It's interesting though because software like Ableton Live has an unlimited undo history but since it is proprietary one can't really look at it.


This resonates with me. I use undo/redo up to a point, but eventually I just reload the file (which I'm saving frequently) or just check it out (from git, mercurial) again.


Right - using undo/redo for quick or ephemeral changes, before solidifying into something (more) permanent feels very similar to me to making a bunch of small commits while working on/exploring something before cleaning them up into semantic chunks with a rebase.

Maybe there’s some implicit idea here like treating a commit as an aggregate of a bunch of atomic actions (i.e what undo/redo act on)


> Vim's modal editing results in the user explicitly defining undo/redo points.
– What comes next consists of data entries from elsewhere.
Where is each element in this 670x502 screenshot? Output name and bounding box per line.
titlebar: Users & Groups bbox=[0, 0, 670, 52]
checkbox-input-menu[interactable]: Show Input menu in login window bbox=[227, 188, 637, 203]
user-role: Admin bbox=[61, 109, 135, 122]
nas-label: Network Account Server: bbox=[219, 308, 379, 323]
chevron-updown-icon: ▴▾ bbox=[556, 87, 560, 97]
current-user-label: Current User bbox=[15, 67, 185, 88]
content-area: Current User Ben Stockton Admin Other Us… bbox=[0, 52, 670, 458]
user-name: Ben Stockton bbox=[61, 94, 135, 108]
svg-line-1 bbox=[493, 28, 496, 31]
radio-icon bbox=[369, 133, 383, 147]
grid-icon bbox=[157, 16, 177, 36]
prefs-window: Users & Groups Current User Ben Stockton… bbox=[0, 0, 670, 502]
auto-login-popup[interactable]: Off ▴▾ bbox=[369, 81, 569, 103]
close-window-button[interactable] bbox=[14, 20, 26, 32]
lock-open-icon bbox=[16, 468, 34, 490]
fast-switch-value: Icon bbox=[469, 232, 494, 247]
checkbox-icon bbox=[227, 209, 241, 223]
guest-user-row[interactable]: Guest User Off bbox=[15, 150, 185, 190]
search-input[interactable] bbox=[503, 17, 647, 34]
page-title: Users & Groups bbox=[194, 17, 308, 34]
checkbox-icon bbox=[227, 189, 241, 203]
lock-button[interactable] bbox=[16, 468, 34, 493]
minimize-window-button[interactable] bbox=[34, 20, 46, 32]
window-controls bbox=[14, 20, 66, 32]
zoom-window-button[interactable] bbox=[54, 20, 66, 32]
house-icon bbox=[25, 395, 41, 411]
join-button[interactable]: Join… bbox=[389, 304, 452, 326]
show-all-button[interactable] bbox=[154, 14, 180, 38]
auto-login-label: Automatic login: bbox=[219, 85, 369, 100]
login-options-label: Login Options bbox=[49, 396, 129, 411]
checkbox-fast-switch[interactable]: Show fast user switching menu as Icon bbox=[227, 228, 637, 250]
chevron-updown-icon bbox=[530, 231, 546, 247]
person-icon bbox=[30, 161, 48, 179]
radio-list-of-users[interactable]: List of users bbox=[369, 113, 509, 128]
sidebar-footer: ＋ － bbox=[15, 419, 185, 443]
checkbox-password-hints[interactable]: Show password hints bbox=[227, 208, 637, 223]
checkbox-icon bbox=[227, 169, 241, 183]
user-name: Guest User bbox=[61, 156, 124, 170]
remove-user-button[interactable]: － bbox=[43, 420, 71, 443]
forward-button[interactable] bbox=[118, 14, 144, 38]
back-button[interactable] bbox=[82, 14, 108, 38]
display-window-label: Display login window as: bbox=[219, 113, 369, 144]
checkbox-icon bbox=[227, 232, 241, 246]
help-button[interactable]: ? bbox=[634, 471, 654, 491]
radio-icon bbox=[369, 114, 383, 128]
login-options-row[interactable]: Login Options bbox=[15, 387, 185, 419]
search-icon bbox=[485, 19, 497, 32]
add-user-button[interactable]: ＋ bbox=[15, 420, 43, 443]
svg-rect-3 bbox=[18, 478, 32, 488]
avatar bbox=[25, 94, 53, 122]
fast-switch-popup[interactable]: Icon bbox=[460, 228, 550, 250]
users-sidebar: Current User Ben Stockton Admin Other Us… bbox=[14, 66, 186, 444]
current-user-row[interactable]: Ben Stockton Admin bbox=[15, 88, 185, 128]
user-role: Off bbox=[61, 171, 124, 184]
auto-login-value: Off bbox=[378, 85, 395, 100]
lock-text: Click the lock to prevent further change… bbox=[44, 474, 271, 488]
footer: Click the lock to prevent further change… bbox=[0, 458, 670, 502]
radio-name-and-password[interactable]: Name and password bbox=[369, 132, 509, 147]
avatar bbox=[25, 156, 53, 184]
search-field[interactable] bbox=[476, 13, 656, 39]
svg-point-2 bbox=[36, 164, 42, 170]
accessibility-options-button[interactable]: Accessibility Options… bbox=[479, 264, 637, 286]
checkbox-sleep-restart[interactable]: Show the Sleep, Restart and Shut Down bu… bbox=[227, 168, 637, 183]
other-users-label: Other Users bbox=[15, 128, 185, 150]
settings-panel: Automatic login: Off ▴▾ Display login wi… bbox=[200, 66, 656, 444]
? How? Does switching to normal mode create an undo/redo point? Someone asked me if the granularity of Vim's undo/redo could be increased (i.e., more frequent undo/redo points). In what they demonstrated, Vim's granularity seemed less than other applications (i.e., undo/redo acted on relatively large chunks of input); in some brief research, I didn't find a solution.


Well, in Vim, "switching to normal mode" can be thought of as "ending an insert command" instead of "switching modes", which makes sense as soon as you realize that normal mode is, well, normal.

So when you press "o", I don't think "switch to insert mode". I think "insert a line with the following text:", which can then be undone with u, repeated with ., or whatever else you want.

At least that's my mental model of Vim, I don't know which is closer to reality.


The "solution" is to simply leave insert mode more often. That works great if you are using Vim for editing. If you are using Vim for writing... well, not so much.

Then again, if I am writing in Vim, I generally prefer the flow of actively editing what I wrote rather than undoing it.

This really applies to Vim as a whole: if you enjoy its UX, it's damn near perfection. If you hate it, you can leave. If you love it, but want it to behave just a little differently...then you can probably accomplish that with a plugin/configuration.

...but if you want to change Vim's UX more than a little, you're fucked. It feels totally possible until you realize it just isn't.


There’s a trick to remap space to automatically insert an undo point in vim: https://stackoverflow.com/a/4360415/13099

But, after getting used to vim’s commands, I find I go back to normal mode relatively quickly and so my undo steps are generally logical.


Simply stated, 'u' in vim undoes every change since the last insert.

I suppose for some, "more granular" undo points could be useful, but I'm in such a habit of doing something discrete and then escaping insert mode, that I've never felt pinched by the potential for vim's large undos.


I still use a lot of nvi on openbsd. and it has a strange quirk to it's undo.

so "u" undoes your last action. but if you hit it again it undoes the undo, a redo if you will. I did not really think about it much, just accepted that was how nvi worked, a single level undo. But that is not true at all. the trick is you have to "u" undo then "." repeat previous action and you get the full undo stack. and, like the parent post mentioned, you also get a full redo stack the same way. Get it to redo then repeat previous action.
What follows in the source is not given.